• _Supplied information_
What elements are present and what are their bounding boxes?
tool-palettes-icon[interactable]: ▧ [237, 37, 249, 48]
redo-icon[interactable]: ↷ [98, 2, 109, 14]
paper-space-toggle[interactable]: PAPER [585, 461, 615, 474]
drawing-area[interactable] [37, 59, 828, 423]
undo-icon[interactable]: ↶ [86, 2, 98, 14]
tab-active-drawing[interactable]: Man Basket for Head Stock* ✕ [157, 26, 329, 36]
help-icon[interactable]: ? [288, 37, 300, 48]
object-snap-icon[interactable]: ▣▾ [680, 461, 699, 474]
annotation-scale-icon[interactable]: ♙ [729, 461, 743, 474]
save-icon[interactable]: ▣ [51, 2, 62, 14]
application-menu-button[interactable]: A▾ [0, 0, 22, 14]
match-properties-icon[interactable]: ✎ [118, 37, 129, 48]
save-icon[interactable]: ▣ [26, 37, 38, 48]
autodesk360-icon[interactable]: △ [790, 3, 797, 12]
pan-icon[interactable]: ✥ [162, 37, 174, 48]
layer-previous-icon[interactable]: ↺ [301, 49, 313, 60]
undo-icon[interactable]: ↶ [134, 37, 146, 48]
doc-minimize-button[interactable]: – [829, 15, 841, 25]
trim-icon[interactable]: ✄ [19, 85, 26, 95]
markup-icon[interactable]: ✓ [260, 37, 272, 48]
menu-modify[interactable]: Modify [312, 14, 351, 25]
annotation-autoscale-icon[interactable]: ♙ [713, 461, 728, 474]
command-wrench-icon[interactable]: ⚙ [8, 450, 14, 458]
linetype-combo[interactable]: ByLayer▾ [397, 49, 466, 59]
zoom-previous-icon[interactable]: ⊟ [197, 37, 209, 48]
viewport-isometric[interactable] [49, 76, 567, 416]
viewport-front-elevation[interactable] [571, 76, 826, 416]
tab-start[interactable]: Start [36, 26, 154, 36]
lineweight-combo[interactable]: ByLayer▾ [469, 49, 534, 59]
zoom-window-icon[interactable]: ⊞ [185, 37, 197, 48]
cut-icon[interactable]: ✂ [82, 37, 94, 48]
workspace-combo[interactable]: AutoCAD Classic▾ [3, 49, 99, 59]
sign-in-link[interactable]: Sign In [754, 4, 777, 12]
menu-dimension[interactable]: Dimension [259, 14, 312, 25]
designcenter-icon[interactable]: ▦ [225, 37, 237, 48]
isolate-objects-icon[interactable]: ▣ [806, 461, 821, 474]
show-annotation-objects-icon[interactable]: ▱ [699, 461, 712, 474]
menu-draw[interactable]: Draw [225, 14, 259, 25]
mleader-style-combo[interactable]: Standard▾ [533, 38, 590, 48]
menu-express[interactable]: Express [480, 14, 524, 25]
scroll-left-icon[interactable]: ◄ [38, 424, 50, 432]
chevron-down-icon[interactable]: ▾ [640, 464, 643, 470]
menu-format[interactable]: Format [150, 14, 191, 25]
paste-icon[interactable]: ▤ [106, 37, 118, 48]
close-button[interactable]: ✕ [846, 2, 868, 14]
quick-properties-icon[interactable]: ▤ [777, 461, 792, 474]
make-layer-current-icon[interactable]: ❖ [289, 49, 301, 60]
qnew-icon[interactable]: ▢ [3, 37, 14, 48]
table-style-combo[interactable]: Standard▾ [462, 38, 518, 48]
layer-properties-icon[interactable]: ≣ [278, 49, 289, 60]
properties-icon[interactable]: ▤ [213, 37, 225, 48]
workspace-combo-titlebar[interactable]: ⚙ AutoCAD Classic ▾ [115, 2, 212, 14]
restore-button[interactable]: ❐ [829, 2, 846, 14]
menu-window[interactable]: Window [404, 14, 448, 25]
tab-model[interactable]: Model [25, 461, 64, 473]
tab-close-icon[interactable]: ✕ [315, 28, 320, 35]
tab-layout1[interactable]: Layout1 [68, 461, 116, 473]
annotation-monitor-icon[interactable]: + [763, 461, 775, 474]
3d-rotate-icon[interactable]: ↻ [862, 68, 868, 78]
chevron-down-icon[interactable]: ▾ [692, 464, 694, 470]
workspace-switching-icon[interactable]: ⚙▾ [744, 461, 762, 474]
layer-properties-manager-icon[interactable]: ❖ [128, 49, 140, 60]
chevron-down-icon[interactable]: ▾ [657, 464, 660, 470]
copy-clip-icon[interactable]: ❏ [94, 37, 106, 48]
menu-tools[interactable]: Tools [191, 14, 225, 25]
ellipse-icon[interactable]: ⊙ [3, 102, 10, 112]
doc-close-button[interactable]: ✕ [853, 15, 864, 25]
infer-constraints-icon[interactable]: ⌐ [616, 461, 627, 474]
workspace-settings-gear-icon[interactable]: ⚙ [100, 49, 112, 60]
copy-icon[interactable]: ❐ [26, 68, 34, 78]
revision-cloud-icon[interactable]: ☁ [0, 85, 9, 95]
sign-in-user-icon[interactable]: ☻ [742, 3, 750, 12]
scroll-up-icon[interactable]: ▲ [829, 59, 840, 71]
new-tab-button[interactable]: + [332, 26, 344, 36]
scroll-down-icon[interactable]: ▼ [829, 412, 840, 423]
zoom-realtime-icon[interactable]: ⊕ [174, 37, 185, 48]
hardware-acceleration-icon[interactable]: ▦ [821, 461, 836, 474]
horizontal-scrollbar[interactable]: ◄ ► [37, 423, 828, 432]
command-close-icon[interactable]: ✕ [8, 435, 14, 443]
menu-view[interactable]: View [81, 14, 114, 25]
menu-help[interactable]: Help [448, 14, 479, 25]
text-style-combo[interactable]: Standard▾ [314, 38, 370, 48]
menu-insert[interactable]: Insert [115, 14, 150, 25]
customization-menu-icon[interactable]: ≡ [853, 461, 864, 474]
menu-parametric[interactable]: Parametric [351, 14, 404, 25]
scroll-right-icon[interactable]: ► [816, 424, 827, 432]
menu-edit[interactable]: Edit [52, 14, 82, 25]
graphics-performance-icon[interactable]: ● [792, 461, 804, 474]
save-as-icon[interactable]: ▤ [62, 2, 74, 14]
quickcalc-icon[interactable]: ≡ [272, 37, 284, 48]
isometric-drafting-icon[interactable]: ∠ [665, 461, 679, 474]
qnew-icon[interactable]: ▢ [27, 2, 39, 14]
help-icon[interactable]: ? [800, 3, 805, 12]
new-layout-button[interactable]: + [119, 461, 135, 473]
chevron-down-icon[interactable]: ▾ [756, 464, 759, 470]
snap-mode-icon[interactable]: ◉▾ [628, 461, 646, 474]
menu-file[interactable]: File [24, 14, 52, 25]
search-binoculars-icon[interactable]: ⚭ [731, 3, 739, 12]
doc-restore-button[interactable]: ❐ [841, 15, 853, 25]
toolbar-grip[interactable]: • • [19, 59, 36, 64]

• _Problem to solve_
Exactly as they stand above, write out all the entries again.

• _Written response_
What elements are present and what are their bounding boxes?
tool-palettes-icon[interactable]: ▧ [237, 37, 249, 48]
redo-icon[interactable]: ↷ [98, 2, 109, 14]
paper-space-toggle[interactable]: PAPER [585, 461, 615, 474]
drawing-area[interactable] [37, 59, 828, 423]
undo-icon[interactable]: ↶ [86, 2, 98, 14]
tab-active-drawing[interactable]: Man Basket for Head Stock* ✕ [157, 26, 329, 36]
help-icon[interactable]: ? [288, 37, 300, 48]
object-snap-icon[interactable]: ▣▾ [680, 461, 699, 474]
annotation-scale-icon[interactable]: ♙ [729, 461, 743, 474]
save-icon[interactable]: ▣ [51, 2, 62, 14]
application-menu-button[interactable]: A▾ [0, 0, 22, 14]
match-properties-icon[interactable]: ✎ [118, 37, 129, 48]
save-icon[interactable]: ▣ [26, 37, 38, 48]
autodesk360-icon[interactable]: △ [790, 3, 797, 12]
pan-icon[interactable]: ✥ [162, 37, 174, 48]
layer-previous-icon[interactable]: ↺ [301, 49, 313, 60]
undo-icon[interactable]: ↶ [134, 37, 146, 48]
doc-minimize-button[interactable]: – [829, 15, 841, 25]
trim-icon[interactable]: ✄ [19, 85, 26, 95]
markup-icon[interactable]: ✓ [260, 37, 272, 48]
menu-modify[interactable]: Modify [312, 14, 351, 25]
annotation-autoscale-icon[interactable]: ♙ [713, 461, 728, 474]
command-wrench-icon[interactable]: ⚙ [8, 450, 14, 458]
linetype-combo[interactable]: ByLayer▾ [397, 49, 466, 59]
zoom-previous-icon[interactable]: ⊟ [197, 37, 209, 48]
viewport-isometric[interactable] [49, 76, 567, 416]
viewport-front-elevation[interactable] [571, 76, 826, 416]
tab-start[interactable]: Start [36, 26, 154, 36]
lineweight-combo[interactable]: ByLayer▾ [469, 49, 534, 59]
zoom-window-icon[interactable]: ⊞ [185, 37, 197, 48]
cut-icon[interactable]: ✂ [82, 37, 94, 48]
workspace-combo[interactable]: AutoCAD Classic▾ [3, 49, 99, 59]
sign-in-link[interactable]: Sign In [754, 4, 777, 12]
menu-dimension[interactable]: Dimension [259, 14, 312, 25]
designcenter-icon[interactable]: ▦ [225, 37, 237, 48]
isolate-objects-icon[interactable]: ▣ [806, 461, 821, 474]
show-annotation-objects-icon[interactable]: ▱ [699, 461, 712, 474]
menu-draw[interactable]: Draw [225, 14, 259, 25]
mleader-style-combo[interactable]: Standard▾ [533, 38, 590, 48]
menu-express[interactable]: Express [480, 14, 524, 25]
scroll-left-icon[interactable]: ◄ [38, 424, 50, 432]
chevron-down-icon[interactable]: ▾ [640, 464, 643, 470]
menu-format[interactable]: Format [150, 14, 191, 25]
paste-icon[interactable]: ▤ [106, 37, 118, 48]
close-button[interactable]: ✕ [846, 2, 868, 14]
quick-properties-icon[interactable]: ▤ [777, 461, 792, 474]
make-layer-current-icon[interactable]: ❖ [289, 49, 301, 60]
qnew-icon[interactable]: ▢ [3, 37, 14, 48]
table-style-combo[interactable]: Standard▾ [462, 38, 518, 48]
layer-properties-icon[interactable]: ≣ [278, 49, 289, 60]
properties-icon[interactable]: ▤ [213, 37, 225, 48]
workspace-combo-titlebar[interactable]: ⚙ AutoCAD Classic ▾ [115, 2, 212, 14]
restore-button[interactable]: ❐ [829, 2, 846, 14]
menu-window[interactable]: Window [404, 14, 448, 25]
tab-model[interactable]: Model [25, 461, 64, 473]
tab-close-icon[interactable]: ✕ [315, 28, 320, 35]
tab-layout1[interactable]: Layout1 [68, 461, 116, 473]
annotation-monitor-icon[interactable]: + [763, 461, 775, 474]
3d-rotate-icon[interactable]: ↻ [862, 68, 868, 78]
chevron-down-icon[interactable]: ▾ [692, 464, 694, 470]
workspace-switching-icon[interactable]: ⚙▾ [744, 461, 762, 474]
layer-properties-manager-icon[interactable]: ❖ [128, 49, 140, 60]
chevron-down-icon[interactable]: ▾ [657, 464, 660, 470]
copy-clip-icon[interactable]: ❏ [94, 37, 106, 48]
menu-tools[interactable]: Tools [191, 14, 225, 25]
ellipse-icon[interactable]: ⊙ [3, 102, 10, 112]
doc-close-button[interactable]: ✕ [853, 15, 864, 25]
infer-constraints-icon[interactable]: ⌐ [616, 461, 627, 474]
workspace-settings-gear-icon[interactable]: ⚙ [100, 49, 112, 60]
copy-icon[interactable]: ❐ [26, 68, 34, 78]
revision-cloud-icon[interactable]: ☁ [0, 85, 9, 95]
sign-in-user-icon[interactable]: ☻ [742, 3, 750, 12]
scroll-up-icon[interactable]: ▲ [829, 59, 840, 71]
new-tab-button[interactable]: + [332, 26, 344, 36]
scroll-down-icon[interactable]: ▼ [829, 412, 840, 423]
zoom-realtime-icon[interactable]: ⊕ [174, 37, 185, 48]
hardware-acceleration-icon[interactable]: ▦ [821, 461, 836, 474]
horizontal-scrollbar[interactable]: ◄ ► [37, 423, 828, 432]
command-close-icon[interactable]: ✕ [8, 435, 14, 443]
menu-view[interactable]: View [81, 14, 114, 25]
menu-help[interactable]: Help [448, 14, 479, 25]
text-style-combo[interactable]: Standard▾ [314, 38, 370, 48]
menu-insert[interactable]: Insert [115, 14, 150, 25]
customization-menu-icon[interactable]: ≡ [853, 461, 864, 474]
menu-parametric[interactable]: Parametric [351, 14, 404, 25]
scroll-right-icon[interactable]: ► [816, 424, 827, 432]
menu-edit[interactable]: Edit [52, 14, 82, 25]
graphics-performance-icon[interactable]: ● [792, 461, 804, 474]
save-as-icon[interactable]: ▤ [62, 2, 74, 14]
quickcalc-icon[interactable]: ≡ [272, 37, 284, 48]
isometric-drafting-icon[interactable]: ∠ [665, 461, 679, 474]
qnew-icon[interactable]: ▢ [27, 2, 39, 14]
help-icon[interactable]: ? [800, 3, 805, 12]
new-layout-button[interactable]: + [119, 461, 135, 473]
chevron-down-icon[interactable]: ▾ [756, 464, 759, 470]
snap-mode-icon[interactable]: ◉▾ [628, 461, 646, 474]
menu-file[interactable]: File [24, 14, 52, 25]
search-binoculars-icon[interactable]: ⚭ [731, 3, 739, 12]
doc-restore-button[interactable]: ❐ [841, 15, 853, 25]
toolbar-grip[interactable]: • • [19, 59, 36, 64]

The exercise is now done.